A bunch of those kids have made their marks as rookies. They might've done the same in Dallas. No excuses; it just didn't fall right.
Those names and scenarios from last year are factual. What about the year before, where a headline-grabbing story this week is about how the Cowboys "almost drafted Detroit Lions star Jahmyr Gibbs''?
In the same week during which Dallas is dumping its ill-fated "running back-by-committee'' plan and installing Rico Dowdle the lead back (he'll be featured on "Monday Night Football'' when the 3-6 Cowboys host the Houston Texans), it is being written that Dallas "nearly landed star running back Gibbs in 2023 NFL Draft.''
It's a heck of a story. And it's Gibbs himself who is telling it. Problem? It's not true.
Gibbs is now revealing (via the Richard Sherman podcast) that he "knew" the Cowboys were poised to draft him with the No. 26 overall pick if he was still available. What some are skipping over in their reviews of Gibbs' story is that we are talking about a gigantic "if'' here.
Did Dallas have Gibbs ranked ahead of Michigan defensive tackle Mazi Smith, who came here with the No. 26 pick? We'll assume that's true. Did Dallas then "choose Mazi over Gibbs''? That's not true. ...
Because the Lions selected Gibbs with the No. 12 pick. ... a full 14 slots ahead of where the Cowboys were choosing. There's no "almost'' there.
The Lions (and the Cowboys!) were right about the dynamic Gibbs. He made the Pro Bowl as a rookie and currently ranks in the top 10 in rushing yards (727) and touchdowns (seven). But that has nothing to do with Mazi or the 26th pick.
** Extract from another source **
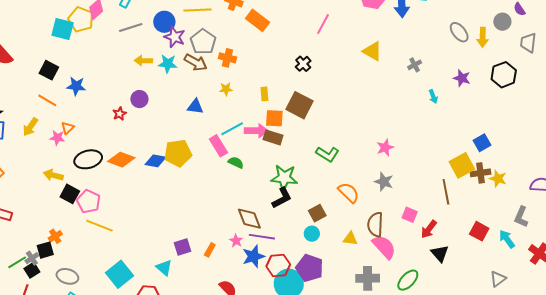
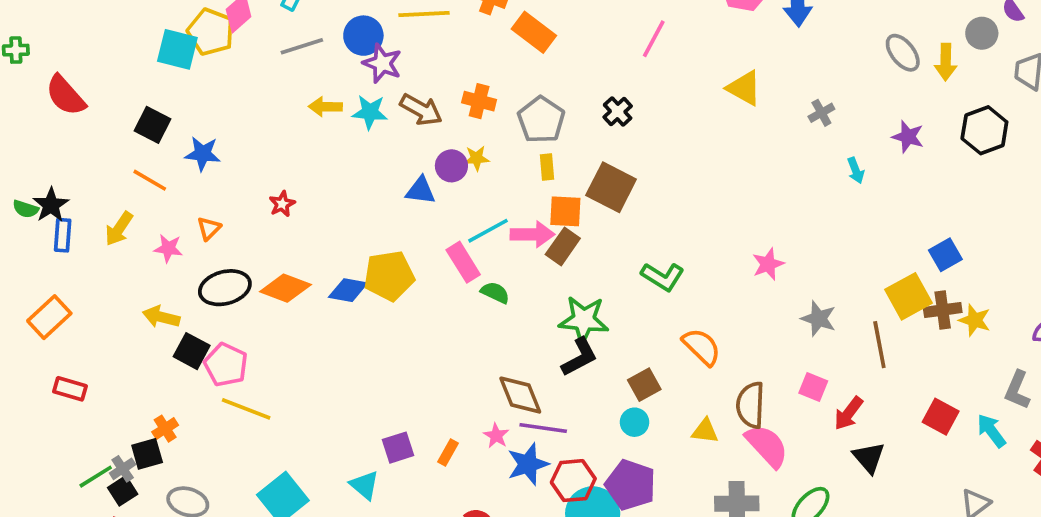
gray pentagon: (203, 42) -> (541, 120), moved
purple circle: (139, 99) -> (451, 166), moved
orange triangle: (68, 128) -> (209, 228), moved
brown rectangle: (273, 137) -> (563, 246), turned -72
gray star: (384, 182) -> (819, 319), moved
A better argument for history's sake is the 2024 NFL Draft. Well after Carolina took Brooks, Dallas used the No. 56 overall pick on defensive end Marshawn Kneeland rather than reach for a back.
Then came Round 3, when Dallas picked linebacker Marist Liufau at No. 87, choosing him over the likes of Lloyd, who went to Green Bay with the very next pick.
And in Round 4? Another problem: Wright, Irving, Allen, Davis, Shipley and Issac Guerendo all flew off the board, and Dallas couldn't act because it didn't have a fourth-round pick, having traded it to the Niners a year prior for Trey Lance.
To Round 5 (at which point we're no longer talking about "premium picks''), where Audric Estimé, Rasheen Ali, Tyrone Tracy and Isaiah Davis are all gone, leaving Dallas to pick cornerback Caelen Carson at No. 174.